MRC Biostatistics Unit, University of Cambridge, Cambridge, UK.
Cambridge Institute of Therapeutic Immunology and Infectious Disease, University of Cambridge, Cambridge, UK.
BMC Bioinformatics. 2022 Jul 21;23(1):290. doi: 10.1186/s12859-022-04830-8.
Cluster analysis is an integral part of precision medicine and systems biology, used to define groups of patients or biomolecules. Consensus clustering is an ensemble approach that is widely used in these areas, which combines the output from multiple runs of a non-deterministic clustering algorithm. Here we consider the application of consensus clustering to a broad class of heuristic clustering algorithms that can be derived from Bayesian mixture models (and extensions thereof) by adopting an early stopping criterion when performing sampling-based inference for these models. While the resulting approach is non-Bayesian, it inherits the usual benefits of consensus clustering, particularly in terms of computational scalability and providing assessments of clustering stability/robustness.
In simulation studies, we show that our approach can successfully uncover the target clustering structure, while also exploring different plausible clusterings of the data. We show that, when a parallel computation environment is available, our approach offers significant reductions in runtime compared to performing sampling-based Bayesian inference for the underlying model, while retaining many of the practical benefits of the Bayesian approach, such as exploring different numbers of clusters. We propose a heuristic to decide upon ensemble size and the early stopping criterion, and then apply consensus clustering to a clustering algorithm derived from a Bayesian integrative clustering method. We use the resulting approach to perform an integrative analysis of three 'omics datasets for budding yeast and find clusters of co-expressed genes with shared regulatory proteins. We validate these clusters using data external to the analysis.

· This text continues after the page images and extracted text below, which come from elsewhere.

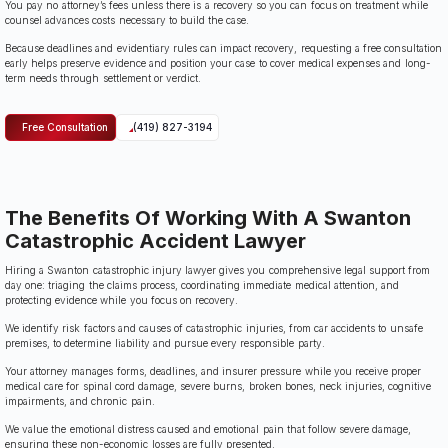
You pay no attorney’s fees unless there is a recovery so you can focus on treatment while
counsel advances costs necessary to build the case.
Because deadlines and evidentiary rules can impact recovery, requesting a free consultation
early helps preserve evidence and position your case to cover medical expenses and long-
term needs through settlement or verdict.
Free Consultation
(419) 827-3194
The Benefits Of Working With A Swanton
Catastrophic Accident Lawyer
Hiring a Swanton catastrophic injury lawyer gives you comprehensive legal support from
day one: triaging the claims process, coordinating immediate medical attention, and
protecting evidence while you focus on recovery.
We identify risk factors and causes of catastrophic injuries, from car accidents to unsafe
premises, to determine liability and pursue every responsible party.
Your attorney manages forms, deadlines, and insurer pressure while you receive proper
medical care for spinal cord damage, severe burns, broken bones, neck injuries, cognitive
impairments, and chronic pain.
We value the emotional distress caused and emotional pain that follow severe damage,
ensuring these non-economic losses are fully presented.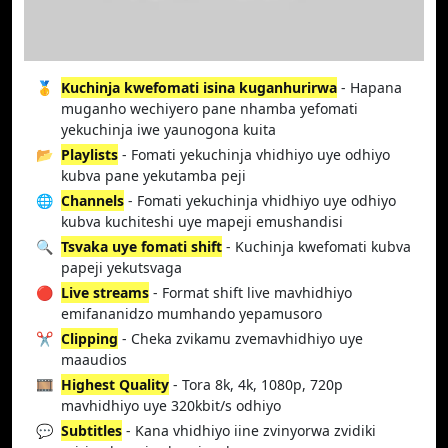
🥇
Kuchinja kwefomati isina kuganhurirwa
- Hapana
muganho wechiyero pane nhamba yefomati
yekuchinja iwe yaunogona kuita
📂
Playlists
- Fomati yekuchinja vhidhiyo uye odhiyo
kubva pane yekutamba peji
🌐
Channels
- Fomati yekuchinja vhidhiyo uye odhiyo
kubva kuchiteshi uye mapeji emushandisi
🔍
Tsvaka uye fomati shift
- Kuchinja kwefomati kubva
papeji yekutsvaga
🔴
Live streams
- Format shift live mavhidhiyo
emifananidzo mumhando yepamusoro
✂️
Clipping
- Cheka zvikamu zvemavhidhiyo uye
maaudios
🎞️
Highest Quality
- Tora 8k, 4k, 1080p, 720p
mavhidhiyo uye 320kbit/s odhiyo
💬
Subtitles
- Kana vhidhiyo iine zvinyorwa zvidiki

Our approach can be used as a wrapper for essentially any existing sampling-based Bayesian clustering implementation, and enables meaningful clustering analyses to be performed using such implementations, even when computational Bayesian inference is not feasible, e.g. due to poor exploration of the target density (often as a result of increasing numbers of features) or a limited computational budget that does not along sufficient samples to drawn from a single chain. This enables researchers to straightforwardly extend the applicability of existing software to much larger datasets, including implementations of sophisticated models such as those that jointly model multiple datasets.
聚类分析是精准医学和系统生物学的一个组成部分,用于定义患者或生物分子群体。共识聚类是一种广泛应用于这些领域的集成方法,它结合了多个非确定性聚类算法运行的输出结果。在这里,我们考虑将共识聚类应用于广泛的启发式聚类算法类别,这些算法可以通过在对这些模型进行基于采样的推断时采用早期停止标准,从贝叶斯混合模型(及其扩展)中导出。虽然得到的方法是非贝叶斯的,但它继承了共识聚类的通常好处,特别是在计算可扩展性方面,并提供了聚类稳定性/稳健性的评估。
在模拟研究中,我们表明我们的方法可以成功地揭示目标聚类结构,同时也探索了数据的不同可能聚类。我们表明,当有并行计算环境时,与对基础模型进行基于采样的贝叶斯推断相比,我们的方法提供了显著的运行时减少,同时保留了贝叶斯方法的许多实际好处,例如探索不同数量的聚类。我们提出了一种启发式方法来决定集成大小和早期停止标准,然后将共识聚类应用于从贝叶斯综合聚类方法导出的聚类算法。我们使用所得方法对芽殖酵母的三个“组学”数据集进行综合分析,找到具有共享调控蛋白的共表达基因簇。我们使用分析之外的数据验证了这些簇。
我们的方法可以用作基本上任何现有基于采样的贝叶斯聚类实现的包装器,并能够使用此类实现进行有意义的聚类分析,即使计算贝叶斯推断不可行,例如由于目标密度的探索不佳(通常是由于特征数量增加)或计算预算有限,无法从单个链中抽取足够的样本。这使研究人员能够直接将现有软件的适用性扩展到更大的数据集,包括联合建模多个数据集的复杂模型的实现。